= Treaty of Phoenice =

205 BC peace treaty ending the First Macedonian War

The Treaty of Phoenice, also known as the Peace of Phoenice, was a treaty ending the First Macedonian War. It was drawn up at Phoenice in 205 BC.

The Greek political balance between Macedon under Philip V and the Aetolian League was upset by the war between Rome and Carthage. Philip, seeking to enhance his position, raised a fleet and sent emissaries to Hannibal, then occupying part of Italy. Fearing that Philip could offer overt military assistance, Rome hoped to confine the Macedonians to the east of the Roman province of Illyria. Between 214 and 212 BC, Philip made two unsuccessful attempts to invade Illyria by sea and halting progress by ground, eventually succeeding in capturing the port of Lissus and gaining the province's capitulation.

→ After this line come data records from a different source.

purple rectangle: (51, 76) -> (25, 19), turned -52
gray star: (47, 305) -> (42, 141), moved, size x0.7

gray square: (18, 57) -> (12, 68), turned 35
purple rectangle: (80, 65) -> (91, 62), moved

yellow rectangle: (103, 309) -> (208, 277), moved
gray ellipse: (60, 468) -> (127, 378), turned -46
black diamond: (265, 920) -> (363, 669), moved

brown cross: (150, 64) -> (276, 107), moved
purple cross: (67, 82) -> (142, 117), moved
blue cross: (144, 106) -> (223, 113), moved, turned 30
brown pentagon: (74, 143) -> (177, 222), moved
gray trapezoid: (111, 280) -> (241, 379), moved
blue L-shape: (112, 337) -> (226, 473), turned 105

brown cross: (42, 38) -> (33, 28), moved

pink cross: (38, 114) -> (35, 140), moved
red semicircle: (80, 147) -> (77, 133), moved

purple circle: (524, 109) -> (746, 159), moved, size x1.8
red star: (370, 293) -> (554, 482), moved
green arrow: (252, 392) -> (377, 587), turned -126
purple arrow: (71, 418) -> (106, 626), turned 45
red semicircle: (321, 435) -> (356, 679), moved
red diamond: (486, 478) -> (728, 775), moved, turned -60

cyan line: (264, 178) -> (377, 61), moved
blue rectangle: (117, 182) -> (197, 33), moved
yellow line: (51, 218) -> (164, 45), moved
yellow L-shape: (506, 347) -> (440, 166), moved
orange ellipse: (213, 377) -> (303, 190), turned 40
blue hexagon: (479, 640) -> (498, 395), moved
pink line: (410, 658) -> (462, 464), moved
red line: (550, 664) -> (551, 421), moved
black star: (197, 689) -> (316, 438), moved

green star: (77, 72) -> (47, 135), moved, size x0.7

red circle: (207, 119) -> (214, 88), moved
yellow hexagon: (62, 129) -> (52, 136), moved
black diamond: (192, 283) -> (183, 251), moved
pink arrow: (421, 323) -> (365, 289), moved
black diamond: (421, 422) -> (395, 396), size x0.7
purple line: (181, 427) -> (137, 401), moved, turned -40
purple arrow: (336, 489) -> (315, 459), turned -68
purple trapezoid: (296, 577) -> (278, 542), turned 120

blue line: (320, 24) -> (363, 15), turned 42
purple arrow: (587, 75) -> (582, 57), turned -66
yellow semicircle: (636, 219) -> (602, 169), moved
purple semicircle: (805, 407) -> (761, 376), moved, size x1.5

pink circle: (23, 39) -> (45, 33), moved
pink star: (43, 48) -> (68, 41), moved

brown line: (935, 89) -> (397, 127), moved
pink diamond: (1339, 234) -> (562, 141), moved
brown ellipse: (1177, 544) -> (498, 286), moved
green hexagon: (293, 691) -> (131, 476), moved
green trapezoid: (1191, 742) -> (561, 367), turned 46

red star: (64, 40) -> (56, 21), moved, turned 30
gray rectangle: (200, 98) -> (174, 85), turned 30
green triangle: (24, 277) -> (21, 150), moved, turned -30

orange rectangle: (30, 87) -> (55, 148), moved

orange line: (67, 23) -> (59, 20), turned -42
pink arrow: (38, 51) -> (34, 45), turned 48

At this point, Rome was able to spur the Aetolians into an alliance against Philip. For two years the allies warred with Macedonia, achieving minor military victories, and politically gaining more allies from among the Greek city-states. When the Romans retired from the field, Philip's forces advanced against the Aetolians, turning the fortunes of the war. In the end, the Macedonians largely regained their original position, and the Romans and Aetolians were ready to make peace.

The treaty formally acknowledged the favorable position of Macedonia, including the capture of Illyria, but Philip effectively repudiated his alliance with Hannibal. The conditions allowed that Rome would control the Parthinians, Dimallum, Bargulum, and Eugenium, and Macedonia, pending approval of the Senate of Rome, would control Atintania. Other parties to the treaty included Prusias of Bithynia, the Achaeans, the Boeotians, the Thessalians, the Acarnanians, and the Epirots, on the side of Philip, and the Ilians, Attalus, Pleuratus, Nabis of the Lacedaemonians, the Eleans, the Messenians, and Athenians, on the side of Rome.